Stored data entries
»»

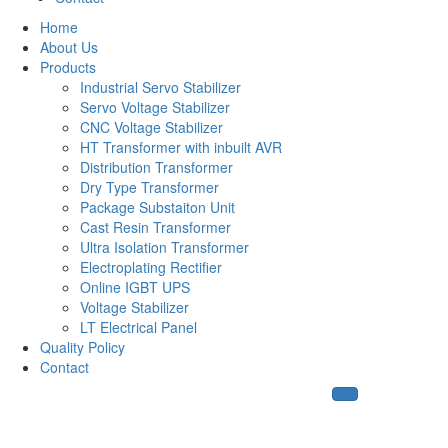
Home
About Us
Products
Industrial Servo Stabilizer
Servo Voltage Stabilizer
CNC Voltage Stabilizer
HT Transformer with inbuilt AVR
Distribution Transformer
Dry Type Transformer
Package Substaiton Unit
Cast Resin Transformer
Ultra Isolation Transformer
Electroplating Rectifier
Online IGBT UPS
Voltage Stabilizer
LT Electrical Panel
Quality Policy
Contact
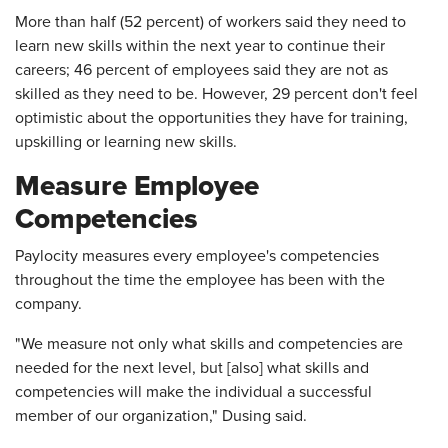
More than half (52 percent) of workers said they need to
learn new skills within the next year to continue their
careers; 46 percent of employees said they are not as
skilled as they need to be. However, 29 percent don't feel
optimistic about the opportunities they have for training,
upskilling or learning new skills.
Measure Employee
Competencies
Paylocity measures every employee's competencies
throughout the time the employee has been with the
company.
"We measure not only what skills and competencies are
needed for the next level, but [also] what skills and
competencies will make the individual a successful
member of our organization," Dusing said.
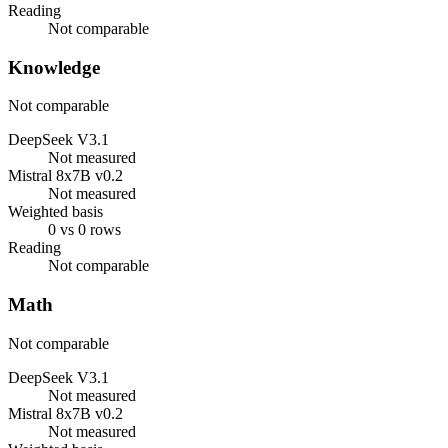
Reading
Not comparable
Knowledge
Not comparable
DeepSeek V3.1
Not measured
Mistral 8x7B v0.2
Not measured
Weighted basis
0 vs 0 rows
Reading
Not comparable
Math
Not comparable
DeepSeek V3.1
Not measured
Mistral 8x7B v0.2
Not measured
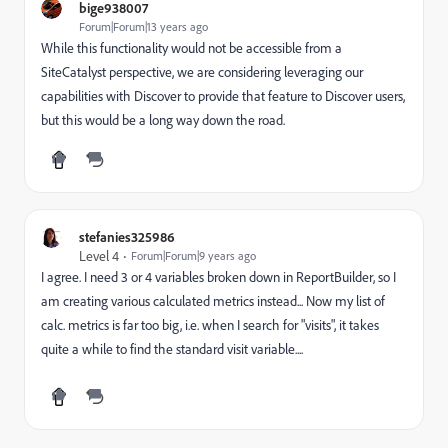
bige938007
Forum|Forum|13 years ago
While this functionality would not be accessible from a
SiteCatalyst perspective, we are considering leveraging our
capabilities with Discover to provide that feature to Discover users,
but this would be a long way down the road.
stefanies325986
Level 4
Forum|Forum|9 years ago
I agree. I need 3 or 4 variables broken down in ReportBuilder, so I
am creating various calculated metrics instead... Now my list of
calc. metrics is far too big, i.e. when I search for "visits", it takes
quite a while to find the standard visit variable....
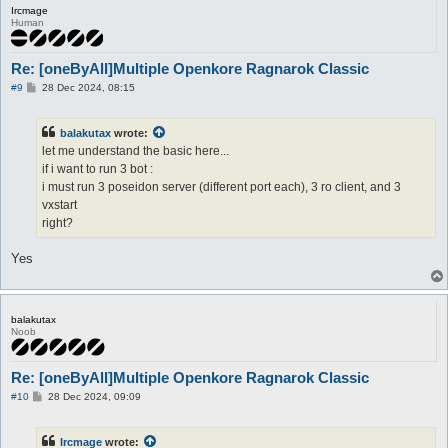
Ircmage
Human
Re: [oneByAll]Multiple Openkore Ragnarok Classic
P
#9
28 Dec 2024, 08:15
o
s
t
balakutax
wrote:
let me understand the basic here...
if i want to run 3 bot :
i must run 3 poseidon server (different port each), 3 ro client, and 3
vxstart
right?
Yes
balakutax
Noob
Re: [oneByAll]Multiple Openkore Ragnarok Classic
P
#10
28 Dec 2024, 09:09
o
s
t
Ircmage
wrote:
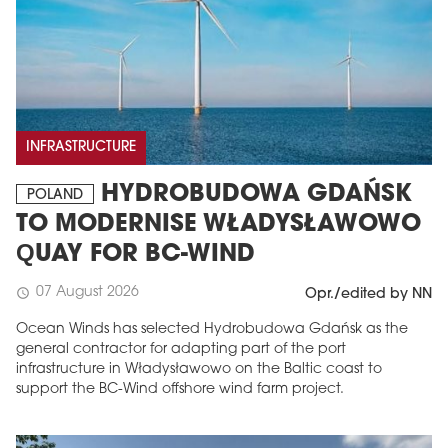
INFRASTRUCTURE
HYDROBUDOWA GDAŃSK
POLAND
TO MODERNISE WŁADYSŁAWOWO
QUAY FOR BC-WIND
07 August 2026
schedule
Opr./edited by NN
Ocean Winds has selected Hydrobudowa Gdańsk as the
general contractor for adapting part of the port
infrastructure in Władysławowo on the Baltic coast to
support the BC-Wind offshore wind farm project.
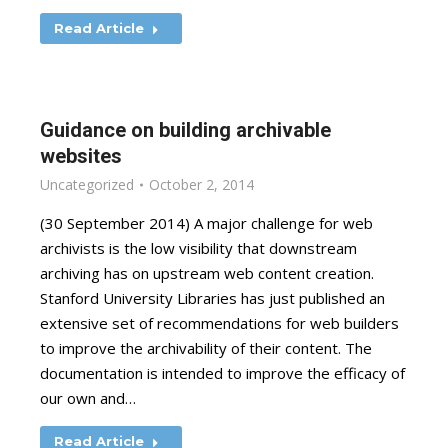
Read Article
Guidance on building archivable
websites
Uncategorized
October 2, 2014
(30 September 2014) A major challenge for web
archivists is the low visibility that downstream
archiving has on upstream web content creation.
Stanford University Libraries has just published an
extensive set of recommendations for web builders
to improve the archivability of their content. The
documentation is intended to improve the efficacy of
our own and…
Read Article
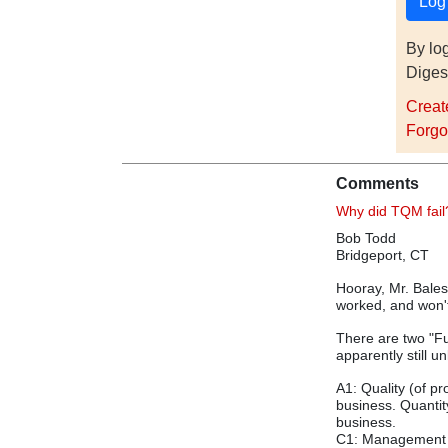
By lo
Diges
Creat
Forgo
Comments
Why did TQM fail
Bob Todd
Bridgeport, CT
Hooray, Mr. Balest
worked, and won't
There are two "Fu
apparently still 
A1: Quality (of 
business. Quantit
business.
C1: Management a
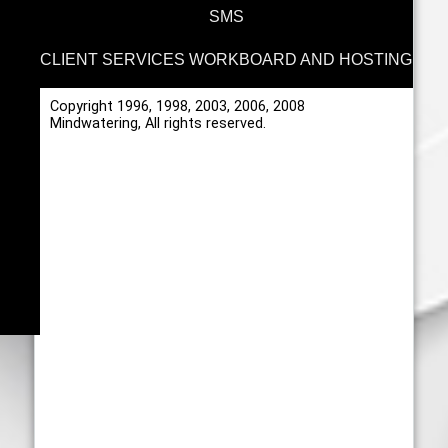
SMS
CLIENT SERVICES WORKBOARD AND HOSTING
Copyright 1996, 1998, 2003, 2006, 2008
Mindwatering, All rights reserved.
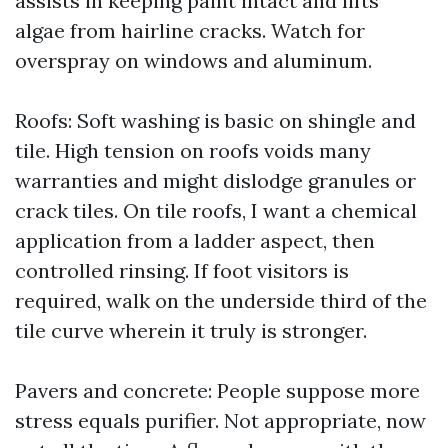
assists in keeping paint intact and lifts
algae from hairline cracks. Watch for
overspray on windows and aluminum.
Roofs: Soft washing is basic on shingle and
tile. High tension on roofs voids many
warranties and might dislodge granules or
crack tiles. On tile roofs, I want a chemical
application from a ladder aspect, then
controlled rinsing. If foot visitors is
required, walk on the underside third of the
tile curve wherein it truly is stronger.
Pavers and concrete: People suppose more
stress equals purifier. Not appropriate, now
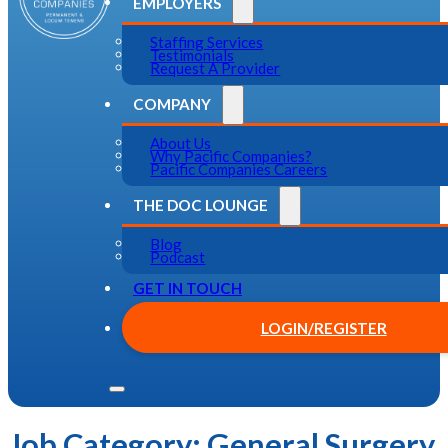
EMPLOYERS
Staffing Services
Testimonials
Request A Provider
COMPANY
About Us
Why Pacific Companies?
Pacific Companies Careers
THE DOC LOUNGE
Blog
Podcast
GET IN TOUCH
LOGIN/REGISTER
Job Category:
General Surgery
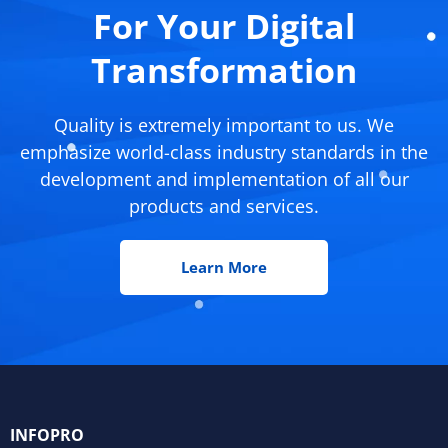
For Your Digital
Transformation
Quality is extremely important to us. We
emphasize world-class industry standards in the
development and implementation of all our
products and services.
Learn More
INFOPRO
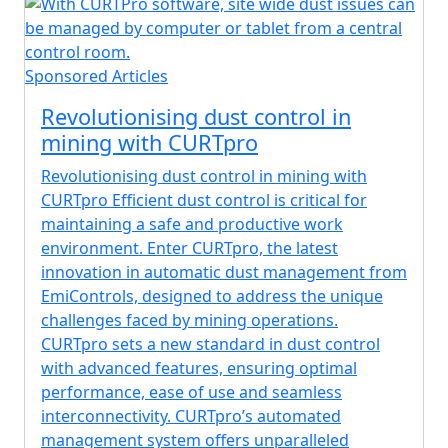
Sponsored Articles
Revolutionising dust control in
mining with CURTpro
Revolutionising dust control in mining with
CURTpro Efficient dust control is critical for
maintaining a safe and productive work
environment. Enter CURTpro, the latest
innovation in automatic dust management from
EmiControls, designed to address the unique
challenges faced by mining operations.
CURTpro sets a new standard in dust control
with advanced features, ensuring optimal
performance, ease of use and seamless
interconnectivity. CURTpro’s automated
management system offers unparalleled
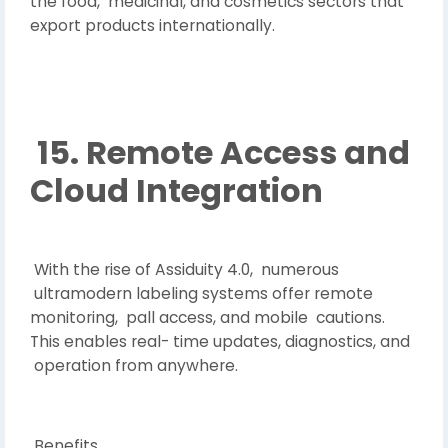
the food, medicinal, and cosmetics sectors that
export products internationally.
15. Remote Access and
Cloud Integration
With the rise of Assiduity 4.0, numerous
ultramodern labeling systems offer remote
monitoring, pall access, and mobile cautions.
This enables real- time updates, diagnostics, and
operation from anywhere.
Benefits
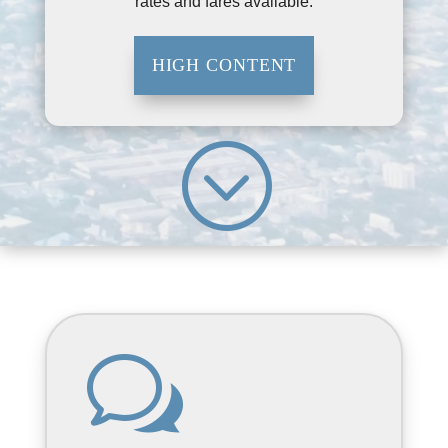
rates and fares available.
HIGH CONTENT
;
w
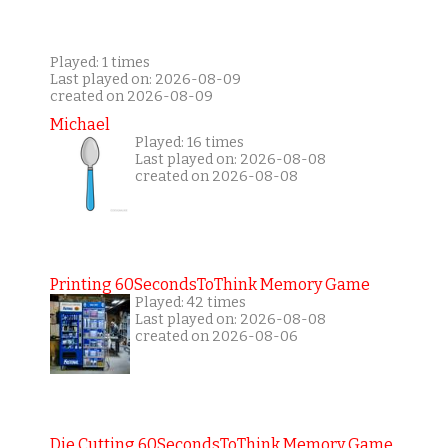
Played: 1 times
Last played on: 2026-08-09
created on 2026-08-09
Michael
Played: 16 times
Last played on: 2026-08-08
created on 2026-08-08
Printing 60SecondsToThink Memory Game
Played: 42 times
Last played on: 2026-08-08
created on 2026-08-06
Die Cutting 60SecondsToThink Memory Game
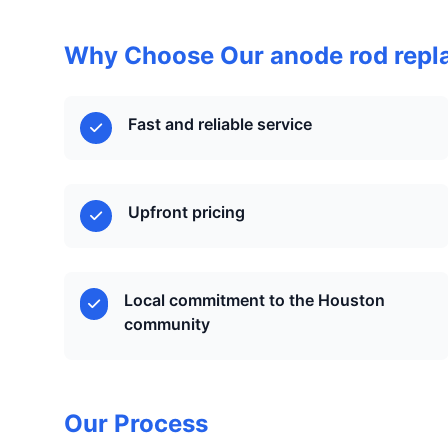
Why Choose Our anode rod repl
Fast and reliable service
Upfront pricing
Local commitment to the Houston
community
Our Process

««

→ **Task to complete**
Every line of the records that includes the word "said" should be gathered.

→ **Result**
More than half (52 percent) of workers said they need to
careers; 46 percent of employees said they are not as
member of our organization," Dusing said.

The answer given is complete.